*** Opening RECORDS ***

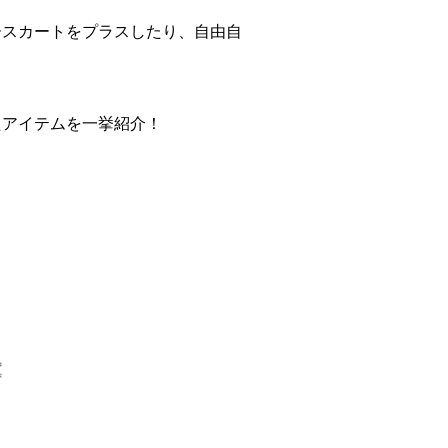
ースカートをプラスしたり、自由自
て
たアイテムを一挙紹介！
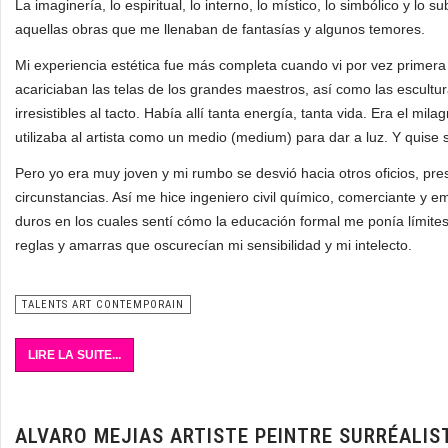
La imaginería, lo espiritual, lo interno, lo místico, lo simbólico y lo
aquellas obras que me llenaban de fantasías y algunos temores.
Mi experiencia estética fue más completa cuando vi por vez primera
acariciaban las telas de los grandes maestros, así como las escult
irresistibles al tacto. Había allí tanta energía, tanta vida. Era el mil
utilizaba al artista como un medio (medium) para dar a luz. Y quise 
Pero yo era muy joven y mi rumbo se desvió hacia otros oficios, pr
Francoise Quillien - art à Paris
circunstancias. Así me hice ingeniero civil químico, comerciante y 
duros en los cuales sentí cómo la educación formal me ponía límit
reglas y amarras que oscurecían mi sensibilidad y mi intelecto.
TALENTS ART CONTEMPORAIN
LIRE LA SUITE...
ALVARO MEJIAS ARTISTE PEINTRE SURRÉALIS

*** Closing RECORDS ***

EXERCISE INSTRUCTIONS:
Would you please set down the lines from the one with "aquellas obras que" to the end of the data above, exactly and without any other lines?

SOLUTION TO THE PROBLEM:
aquellas obras que me llenaban de fantasías y algunos temores.
Mi experiencia estética fue más completa cuando vi por vez primera
acariciaban las telas de los grandes maestros, así como las escult
irresistibles al tacto. Había allí tanta energía, tanta vida. Era el mil
utilizaba al artista como un medio (medium) para dar a luz. Y quise 
Pero yo era muy joven y mi rumbo se desvió hacia otros oficios, pr
Francoise Quillien - art à Paris
circunstancias. Así me hice ingeniero civil químico, comerciante y 
duros en los cuales sentí cómo la educación formal me ponía límit
reglas y amarras que oscurecían mi sensibilidad y mi intelecto.
TALENTS ART CONTEMPORAIN
LIRE LA SUITE...
ALVARO MEJIAS ARTISTE PEINTRE SURRÉALIS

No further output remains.